1. We will select four digits.
2. One of these four digits will actually be a two-digit number formed by combining two adjacent digits from the set.
3. The two-digit number must be placed starting with the second position in the sequence.
4. The remaining digits are placed around this two-digit number to form the final sequence.

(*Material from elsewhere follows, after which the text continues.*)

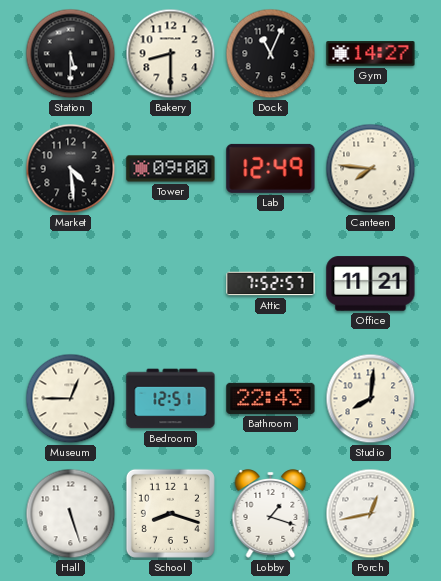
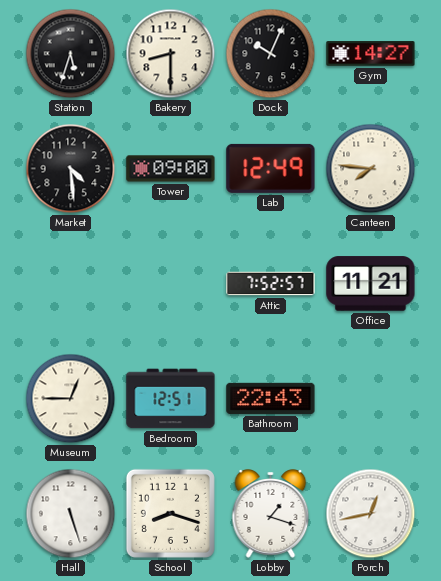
Station: 5:30 -> 5:33
Dock: 11:04 -> 10:04
Studio: 8:01 -> none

We'll list all the possible combinations in order, making sure that each sequence is unique.

Steps:

1. We start by selecting which pair of digits will form the two-digit number.
2. After selecting the two-digit number, we arrange the remaining three digits around it.

Let's list all the combinations.

Combinations:

1. 1, 23, 4, 5
2. 1, 24, 3, 5
3. 1, 25, 3, 4
4. 2, 13, 4, 5
5. 2, 14, 3, 5
6. 2, 15, 3, 4
7. 2, 34, 1, 5
8. 2, 35, 1, 4
9. 3, 12, 4, 5
10. 3, 14, 2, 5
11. 3, 15, 2, 4
12. 3, 24, 1, 5
13. 3, 25, 1, 4
14. 4, 12, 3, 5
15. 4, 13, 2, 5
16. 4, 15, 2, 3
17. 4, 23, 1, 5
18. 4, 25, 1, 3
19. 5, 12, 3, 4
20. 5, 13, 2, 4
21. 5, 14, 2, 3
22. 5, 23, 1, 4
23. 5, 24, 1, 3
24. 5, 34, 1, 2
25. 5, 35, 1, 2

This is a complete list of all the possible combinations where two of the digits are combined into a two-digit number placed in the second position.

Do you have any further questions or need additional details?

Related Questions:

1. What happens if the two-digit number can be placed in any position, not just the second?
2. How would the number of combinations change if we had 6 digits instead of 5?
3. How many sequences are possible if we do not combine any digits at all?
4. What if we could combine any two adjacent digits, not necessarily starting from the second position?
5. How many combinations are possible if the order of the digits does not matter?

Tip:

When listing combinations, creating a systematic pattern like always starting with the smallest digit helps ensure that you do not miss any possibilities.